ENTRIES SUPPLIED: Begin

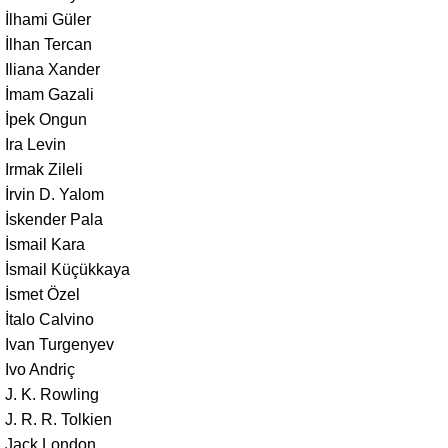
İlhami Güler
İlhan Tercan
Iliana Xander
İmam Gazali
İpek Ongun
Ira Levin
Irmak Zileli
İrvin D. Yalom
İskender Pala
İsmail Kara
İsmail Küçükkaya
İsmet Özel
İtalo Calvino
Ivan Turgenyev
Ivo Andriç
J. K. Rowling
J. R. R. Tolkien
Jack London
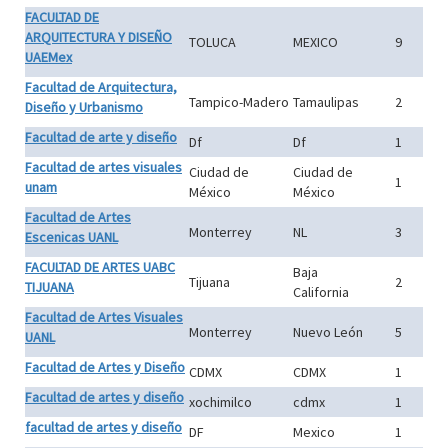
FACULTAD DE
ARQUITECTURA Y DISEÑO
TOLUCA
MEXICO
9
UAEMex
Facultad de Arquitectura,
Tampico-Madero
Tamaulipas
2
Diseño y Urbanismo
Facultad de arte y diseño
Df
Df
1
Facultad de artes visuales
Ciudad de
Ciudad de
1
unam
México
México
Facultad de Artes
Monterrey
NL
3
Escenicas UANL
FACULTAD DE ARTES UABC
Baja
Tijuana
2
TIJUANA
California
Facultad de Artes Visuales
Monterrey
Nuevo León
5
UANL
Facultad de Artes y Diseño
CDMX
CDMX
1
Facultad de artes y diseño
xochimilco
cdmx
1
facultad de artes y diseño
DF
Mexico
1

ENTRIES SUPPLIED: End

## TASK INSTRUCTIONS
Reproduce all of the material above word for word. Omit the pictures.

## EXERCISE RESPONSE
İlhami Güler
İlhan Tercan
Iliana Xander
İmam Gazali
İpek Ongun
Ira Levin
Irmak Zileli
İrvin D. Yalom
İskender Pala
İsmail Kara
İsmail Küçükkaya
İsmet Özel
İtalo Calvino
Ivan Turgenyev
Ivo Andriç
J. K. Rowling
J. R. R. Tolkien
Jack London
FACULTAD DE
ARQUITECTURA Y DISEÑO
TOLUCA
MEXICO
9
UAEMex
Facultad de Arquitectura,
Tampico-Madero
Tamaulipas
2
Diseño y Urbanismo
Facultad de arte y diseño
Df
Df
1
Facultad de artes visuales
Ciudad de
Ciudad de
1
unam
México
México
Facultad de Artes
Monterrey
NL
3
Escenicas UANL
FACULTAD DE ARTES UABC
Baja
Tijuana
2
TIJUANA
California
Facultad de Artes Visuales
Monterrey
Nuevo León
5
UANL
Facultad de Artes y Diseño
CDMX
CDMX
1
Facultad de artes y diseño
xochimilco
cdmx
1
facultad de artes y diseño
DF
Mexico
1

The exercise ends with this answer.